What is the best way to parse Microsoft Office and PDF documents?

Question

I'm developing a Desktop Search Engine using VB9 (VS2008) and Lucene.NET. The Indexer in Lucene.NET accepts only raw text data and it is not possible to directly extract raw text from a Microsoft Office (DOC, DOCX, PPT, PPTX) and PDF documents. What is the best way to extract raw text data from such files?

David Tischler · Accepted Answer

You can, like the Windows Desktop Search, use components implementing the IFilter interface.

Example of its usage from .NET
Links to IFilter implementations
Description of the IFilter interface

Dirk Vollmar · Answer

I can only talk about MS Office documents here. There are several ways to do this:

Using COM automation
Using converters which output the document in a more accessible format
Using 3rd-party libraries
Using Microsoft's OpenXML SDK

COM automation has the disadvantage of not always being reliable, mainly because applications tend to hang due to modal popup dialogs.

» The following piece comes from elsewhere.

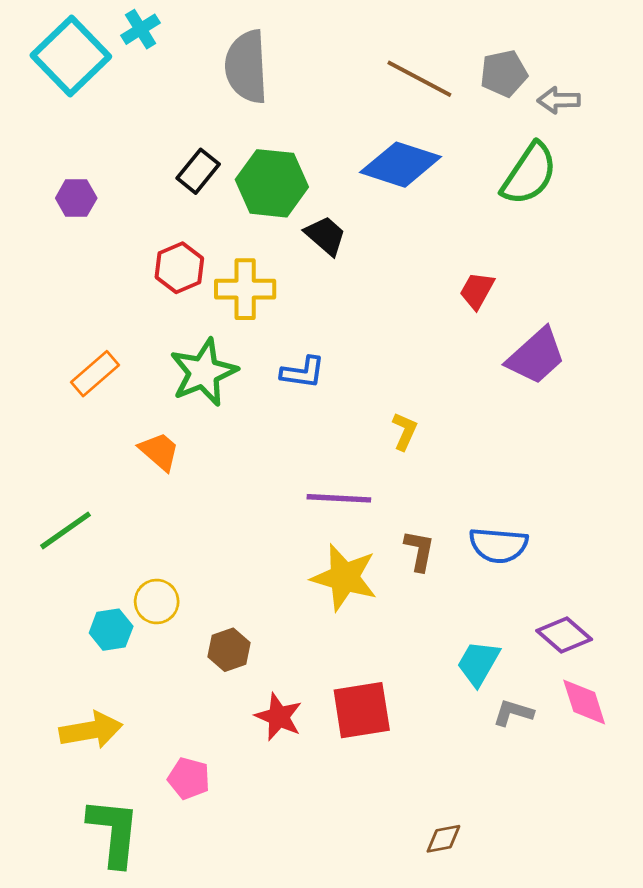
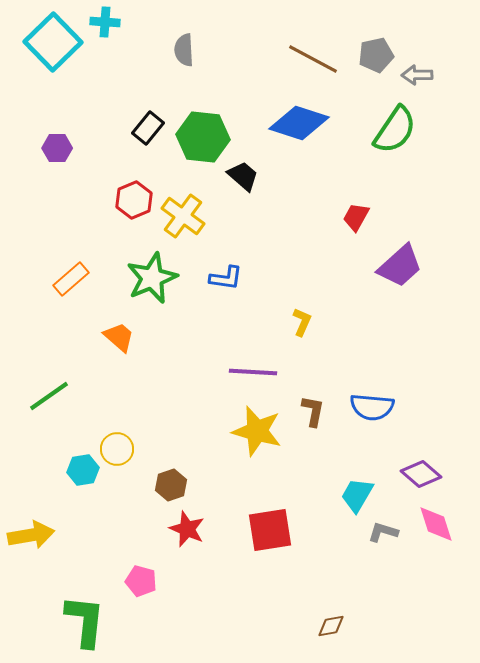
cyan cross: (141, 29) -> (105, 22), turned 36
gray semicircle: (246, 67) -> (184, 50), size x0.6
yellow cross: (245, 289) -> (183, 216), turned 36
red star: (279, 717) -> (187, 529), moved
yellow arrow: (91, 730) -> (31, 535), moved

Converters are available for Word. You could check out the Text Converter SDK available from Microsoft which would allow you to use the document converters coming with Word in a stand-alone application. Requires some C coding but since you are using the same conversion engines as Office you will get high-fidelity results. The SDK can be obtained from http://support.microsoft.com/kb/111716.

For the third option using third party libraries you might want to have a look at Apache POI or the b2xtranslator project on SourceForge. The latter provides a C# library which allows you to extract the text from binary Word documents. PowerPoint development is still in an early stadium but text extraction should already be working.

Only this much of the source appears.